Tectonic Crossroads: Evolving Orogens of Eurasia-Africa-Arabia

Paper No. 1
Presentation Time: 10:50

ORIGIN AND EMPLACEMENT OF ARCHEAN OPHIOLITES OF THE CENTRAL OROGENIC BELT, NORTH CHINA CRATON


KUSKY, Timothy M., State Key Lab for Geological Processes, China University of Geosciences Wuhan, 388 Lumo Road, Wuhan, 430074, China, tkusky@gmail.com

Understanding Archean crustal and mantle evolution hinges upon identification and characterization of oceanic lithosphere. We describe a complete, yet dismembered and metamorphosed Archean ophiolite sequence in the North China Craton, in the Dongwanzi-Zunhua structural belt and correlatives in the Wutaishan area. Banded iron formation structurally overlies several tens of meters of variably deformed pillow lavas, mafic flows, and picritic amphibolites. These are in structural contact with a 2 kilometer thick mixed gabbro and dike complex with gabbro screens, exposed discontinuously along strike for more than 20 km. The dikes consist of metamorphosed diabase, basalt, hb-cpx-gabbro, and pyroxenite. Many have chilled margins developed on their NE sides, indicating one-way chilling. The dike/gabbro complex is underlain by several kilometers of mixed isotropic and foliated gabbro, which preserve compositional layering approximately 2 kilometers below the dike complex, and then over several hundred meters merge into strongly compositionally layered gabbro and olivine-gabbro. The layered gabbro becomes mixed with layered pyroxenite/gabbro marking a transition zone into cumulate ultramafic rocks including serpentinized dunite, pyroxenite and wehrlite, and finally into strongly deformed and serpentinized olivine and orthopyroxene-bearing ultramafic rocks interpreted as depleted mantle harzburgite tectonites. A U/Pb zircon age of 2.505 Ga from gabbro of the Dongwanzi ophiolite makes it the world’s oldest recognized, laterally-extensive complete ophiolite sequence. This age is confirmed by a circa 2.6 Ga Re-Os isochron from chromites from the belt, and a number of dated 2.5-2.4 Ga cross-cutting younger igneous units.
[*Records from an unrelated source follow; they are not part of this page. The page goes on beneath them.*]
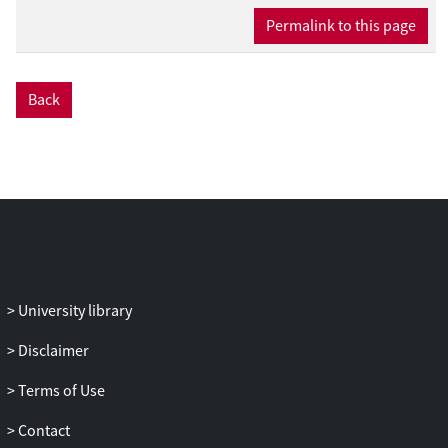
Permalink to this page
Back
University library
Disclaimer
Terms of Use
Contact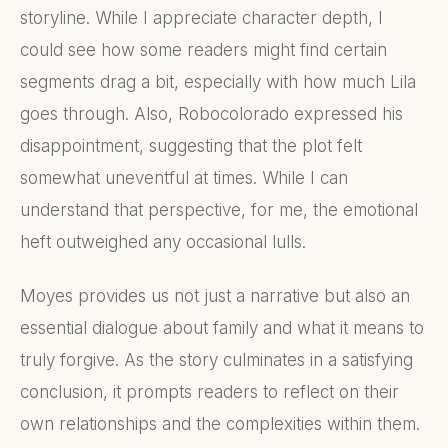
storyline. While I appreciate character depth, I
could see how some readers might find certain
segments drag a bit, especially with how much Lila
goes through. Also, Robocolorado expressed his
disappointment, suggesting that the plot felt
somewhat uneventful at times. While I can
understand that perspective, for me, the emotional
heft outweighed any occasional lulls.
Moyes provides us not just a narrative but also an
essential dialogue about family and what it means to
truly forgive. As the story culminates in a satisfying
conclusion, it prompts readers to reflect on their
own relationships and the complexities within them.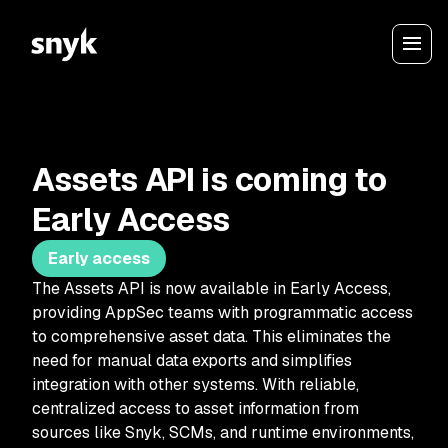
Assets API is coming to
Early Access
Early access
The Assets API is now available in Early Access,
providing AppSec teams with programmatic access
to comprehensive asset data. This eliminates the
need for manual data exports and simplifies
integration with other systems. With reliable,
centralized access to asset information from
sources like Snyk, SCMs, and runtime environments,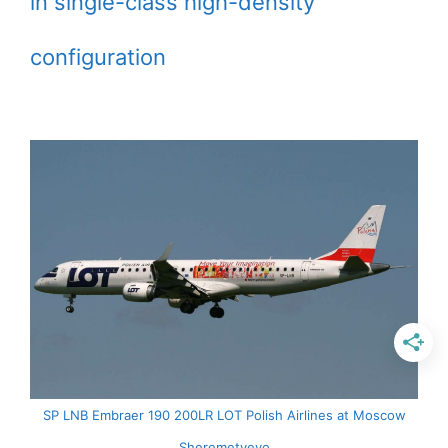
in single-class high-density
configuration
SP LNB Embraer 190 200LR LOT Polish Airlines at Moscow
Sheremetyevo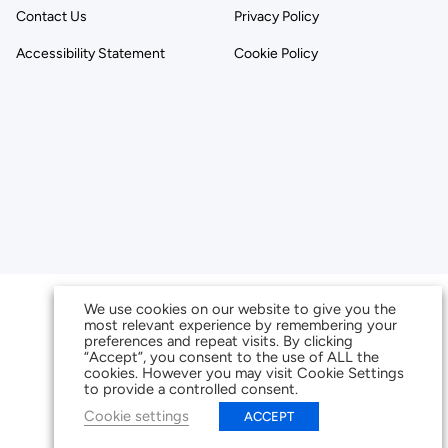
Contact Us
Privacy Policy
Accessibility Statement
Cookie Policy
We use cookies on our website to give you the
most relevant experience by remembering your
preferences and repeat visits. By clicking
“Accept”, you consent to the use of ALL the
cookies. However you may visit Cookie Settings
to provide a controlled consent.
Cookie settings
ACCEPT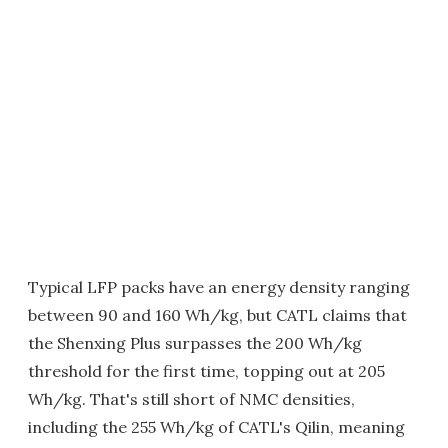
Typical LFP packs have an energy density ranging
between 90 and 160 Wh/kg, but CATL claims that
the Shenxing Plus surpasses the 200 Wh/kg
threshold for the first time, topping out at 205
Wh/kg. That's still short of NMC densities,
including the 255 Wh/kg of CATL's Qilin, meaning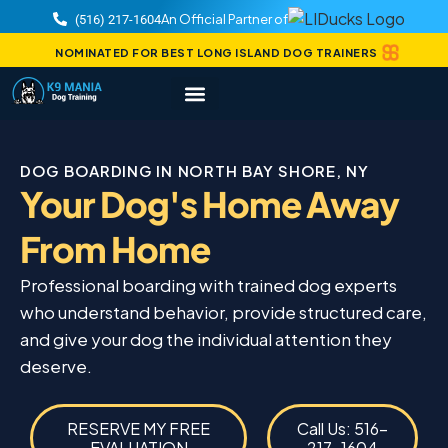
An Official Partner of
(516) 217-1604
NOMINATED FOR BEST LONG ISLAND DOG TRAINERS
DOG BOARDING IN NORTH BAY SHORE, NY
Your Dog's Home Away
From Home
Professional boarding with trained dog experts
who understand behavior, provide structured care,
and give your dog the individual attention they
deserve.
RESERVE MY FREE
Call Us: 516-
EVALUATION
217-1604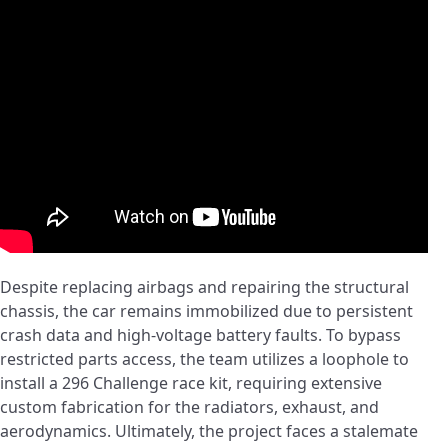
Despite replacing airbags and repairing the structural
chassis, the car remains immobilized due to persistent
crash data and high-voltage battery faults. To bypass
restricted parts access, the team utilizes a loophole to
install a 296 Challenge race kit, requiring extensive
custom fabrication for the radiators, exhaust, and
aerodynamics. Ultimately, the project faces a stalemate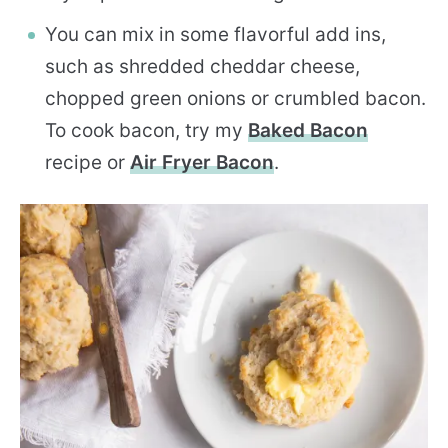
You can mix in some flavorful add ins,
such as shredded cheddar cheese,
chopped green onions or crumbled bacon.
To cook bacon, try my
Baked Bacon
recipe or
Air Fryer Bacon
.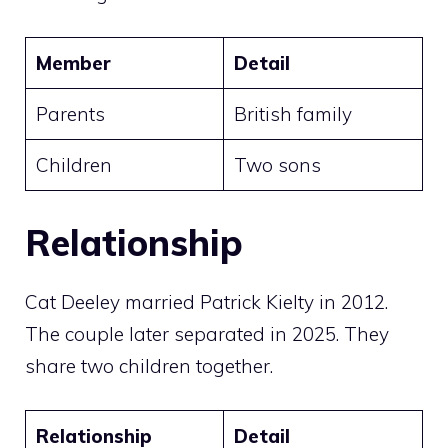
Member
Detail
Parents
British family
Children
Two sons
Relationship
Cat Deeley married Patrick Kielty in 2012.
The couple later separated in 2025. They
share two children together.
Relationship
Detail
Characteristics of this remarkable ophiolite may provide the best constraints yet on the nature of the Archean oceanic crust and mantle, and offer insights to the style of Archean plate tectonics and global heat loss mechanisms.

The Dongwanzi ophiolite is one of the largest well-preserved greenstone belts in the Central Orogenic belt that divides the North China craton into eastern and western blocks. More than 1,000 other fragments of gabbro, pillow lava, sheeted dikes, harzburgite, and podiform-chromite bearing dunite occur as tectonic blocks (tens to hundreds of meters long) in a biotite-gneiss and BIF matrix, intruded by tonalite and granodiorite, in the Zunhua structural belt. Blocks in this metamorphosed Archean ophiolitic mélange preserve deeper levels of oceanic mantle than the Dongwanzi ophiolite. The ophiolite-related melange marks a suture zone across the North China Craton, traced for more than 1600 km along the Central orogenic belt. Many of the chromitite bodies are localized in dunite envelopes within harzburgite tectonite, and have characteristic nodular and orbicular chromite textures, known elsewhere only from ophiolites. The ultramafic and ophiolitic blocks in the Zunhua melange are interpreted as dismembered and strongly deformed parts of the Dongwanzi ophiolite. We suggest the name "Dongwanzi-Zunhua ophiolite belt" for these rocks.